== Data provided

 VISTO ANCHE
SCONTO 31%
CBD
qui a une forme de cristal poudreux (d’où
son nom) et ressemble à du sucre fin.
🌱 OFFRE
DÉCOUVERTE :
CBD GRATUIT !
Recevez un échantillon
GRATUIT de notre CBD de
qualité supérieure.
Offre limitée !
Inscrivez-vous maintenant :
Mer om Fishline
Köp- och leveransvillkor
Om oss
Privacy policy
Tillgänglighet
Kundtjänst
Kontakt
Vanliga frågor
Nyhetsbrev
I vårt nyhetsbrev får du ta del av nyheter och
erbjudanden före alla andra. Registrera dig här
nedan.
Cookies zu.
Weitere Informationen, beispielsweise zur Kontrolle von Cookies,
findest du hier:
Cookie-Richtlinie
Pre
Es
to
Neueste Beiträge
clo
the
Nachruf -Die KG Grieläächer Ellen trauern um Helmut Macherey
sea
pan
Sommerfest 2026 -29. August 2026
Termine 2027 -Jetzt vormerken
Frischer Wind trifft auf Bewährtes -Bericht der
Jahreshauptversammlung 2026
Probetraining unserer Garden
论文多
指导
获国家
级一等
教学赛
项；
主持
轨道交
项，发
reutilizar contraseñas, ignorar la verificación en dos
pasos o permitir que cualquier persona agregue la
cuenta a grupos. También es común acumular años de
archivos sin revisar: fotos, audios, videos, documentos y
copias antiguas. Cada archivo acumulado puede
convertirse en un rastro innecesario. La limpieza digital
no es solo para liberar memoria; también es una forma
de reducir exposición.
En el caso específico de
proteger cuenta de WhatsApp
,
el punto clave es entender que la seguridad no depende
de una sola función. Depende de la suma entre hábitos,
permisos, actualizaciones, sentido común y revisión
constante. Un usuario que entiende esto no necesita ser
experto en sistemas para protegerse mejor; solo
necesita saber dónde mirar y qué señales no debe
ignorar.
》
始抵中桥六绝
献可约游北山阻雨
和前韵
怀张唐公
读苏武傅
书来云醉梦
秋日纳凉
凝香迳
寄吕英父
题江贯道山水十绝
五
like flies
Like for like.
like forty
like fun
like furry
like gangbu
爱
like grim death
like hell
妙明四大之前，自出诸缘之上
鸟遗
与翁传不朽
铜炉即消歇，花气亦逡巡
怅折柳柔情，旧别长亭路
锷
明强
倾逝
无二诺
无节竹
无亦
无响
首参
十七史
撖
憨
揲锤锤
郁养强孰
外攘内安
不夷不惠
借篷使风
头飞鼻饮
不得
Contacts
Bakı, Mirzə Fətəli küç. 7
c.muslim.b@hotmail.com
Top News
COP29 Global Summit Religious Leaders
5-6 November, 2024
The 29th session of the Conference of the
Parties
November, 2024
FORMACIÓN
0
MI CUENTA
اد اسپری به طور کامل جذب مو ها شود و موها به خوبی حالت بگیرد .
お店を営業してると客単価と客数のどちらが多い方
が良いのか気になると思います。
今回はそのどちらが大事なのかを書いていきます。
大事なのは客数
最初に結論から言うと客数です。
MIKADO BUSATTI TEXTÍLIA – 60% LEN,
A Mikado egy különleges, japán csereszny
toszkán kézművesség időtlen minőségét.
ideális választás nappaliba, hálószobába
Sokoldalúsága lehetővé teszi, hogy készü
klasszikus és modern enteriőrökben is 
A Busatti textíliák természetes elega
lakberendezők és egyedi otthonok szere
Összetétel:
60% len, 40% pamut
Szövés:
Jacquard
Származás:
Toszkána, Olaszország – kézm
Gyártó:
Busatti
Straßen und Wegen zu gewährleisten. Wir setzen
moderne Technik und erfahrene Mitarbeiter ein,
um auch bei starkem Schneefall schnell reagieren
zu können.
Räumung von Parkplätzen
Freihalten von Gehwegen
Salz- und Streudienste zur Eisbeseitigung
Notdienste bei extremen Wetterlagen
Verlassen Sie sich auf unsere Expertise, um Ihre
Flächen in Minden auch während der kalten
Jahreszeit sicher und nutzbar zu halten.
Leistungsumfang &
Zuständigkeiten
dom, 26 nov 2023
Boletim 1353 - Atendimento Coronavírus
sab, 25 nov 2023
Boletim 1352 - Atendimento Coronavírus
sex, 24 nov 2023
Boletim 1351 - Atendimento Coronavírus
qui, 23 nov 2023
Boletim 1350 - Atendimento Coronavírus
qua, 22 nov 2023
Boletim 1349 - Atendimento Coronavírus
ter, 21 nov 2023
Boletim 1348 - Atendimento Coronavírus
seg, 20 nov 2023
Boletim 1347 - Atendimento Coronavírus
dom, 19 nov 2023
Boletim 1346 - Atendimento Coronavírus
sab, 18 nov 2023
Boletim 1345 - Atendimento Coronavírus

====

■ The problem
Print, exactly as written, the first line of the records above and each line after it until the line with "de una sola", which is printed too.

■ Answer section
 VISTO ANCHE
SCONTO 31%
CBD
qui a une forme de cristal poudreux (d’où
son nom) et ressemble à du sucre fin.
🌱 OFFRE
DÉCOUVERTE :
CBD GRATUIT !
Recevez un échantillon
GRATUIT de notre CBD de
qualité supérieure.
Offre limitée !
Inscrivez-vous maintenant :
Mer om Fishline
Köp- och leveransvillkor
Om oss
Privacy policy
Tillgänglighet
Kundtjänst
Kontakt
Vanliga frågor
Nyhetsbrev
I vårt nyhetsbrev får du ta del av nyheter och
erbjudanden före alla andra. Registrera dig här
nedan.
Cookies zu.
Weitere Informationen, beispielsweise zur Kontrolle von Cookies,
findest du hier:
Cookie-Richtlinie
Pre
Es
to
Neueste Beiträge
clo
the
Nachruf -Die KG Grieläächer Ellen trauern um Helmut Macherey
sea
pan
Sommerfest 2026 -29. August 2026
Termine 2027 -Jetzt vormerken
Frischer Wind trifft auf Bewährtes -Bericht der
Jahreshauptversammlung 2026
Probetraining unserer Garden
论文多
指导
获国家
级一等
教学赛
项；
主持
轨道交
项，发
reutilizar contraseñas, ignorar la verificación en dos
pasos o permitir que cualquier persona agregue la
cuenta a grupos. También es común acumular años de
archivos sin revisar: fotos, audios, videos, documentos y
copias antiguas. Cada archivo acumulado puede
convertirse en un rastro innecesario. La limpieza digital
no es solo para liberar memoria; también es una forma
de reducir exposición.
En el caso específico de
proteger cuenta de WhatsApp
,
el punto clave es entender que la seguridad no depende
de una sola función. Depende de la suma entre hábitos,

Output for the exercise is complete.